Aside from my twin Magnums and a sampling of high explosives, in unrestricted combat I also carry a combo pack: three LAW rocket launchers and two HAFLA incendiary rockets in a cushioned haversack. But downtown Chicago was no place for a bazooka battle, as I knew from hard experience, so I had requisitioned the next best thing. A Barret M-1 sniper rifle.
Longer than the M-60 and heavier than cardinal sin, the tremendous rifle was made exclusively of space-age alloys to cut the weight as much as possible. Chambered for .50 Long SuperMagnums, the rifle had a muzzle blast of 5,487 fps and an effective range of two incredible miles. Perfect for home defense.
Cresting the main barrel was a Starlite sniper scope that could see your tonsils in pitch darkness at nine hundred yards. The cigarbox-sized ammo clip held eleven gigantic bullets.
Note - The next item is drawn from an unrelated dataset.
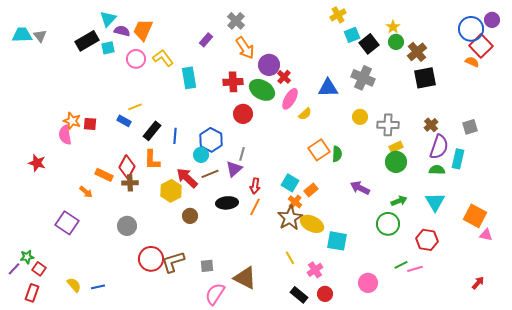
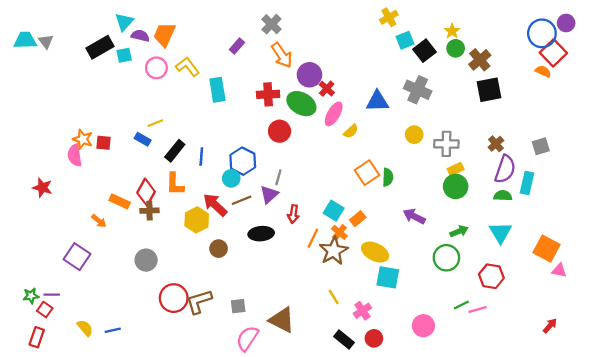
orange line: (255, 207) -> (313, 238), moved
yellow ellipse: (312, 224) -> (375, 252), moved
purple line: (14, 269) -> (52, 295), moved, turned 48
Twelve, if you were foolish, or desperate enough to carry this portable howitzer with a live round in the chamber.
I slid in the twelfth round.
“Tunafish!” Gordon called out, and we hurried over.
“How'd the briefing go?” the chief asked as a greeting. Signing a spell book, he handed it to thin air, where the volume vanished.
Hmm, spacial delivery? Quickly, I slid on my sunglasses, then yanked them off as tears rolled down my cheeks. Zounds! Maximum overload. Too much magic around here. Alvarez, never do that again.
“Well?” Horace repeated.
“Everybody is ready as they can be on such short notice,” I reported, wiping my eyes. “They each were handed a copy of the written notice, and know they should report on radio channel such-n-such, and that you'll issue orders that damn well better be obeyed on channel such-n-such."
“Such-n-such?” Kathi asked curiously.
Shifting his weapon, George rested an arm around her dulcet curves. “It's a technical term, sweetheart. Sort of like blah-blah, or thingy."
Lord, give me strength. “How about us, sir?” I asked. “What's the status on our wave division? And the cyber-cops?"
“The mermaids have already been briefed and are taking position out in Lake Michigan,” Gordon said. “Our robots and sentient machines are in position at Hadleyville, still searching for clues to where that Hotel went."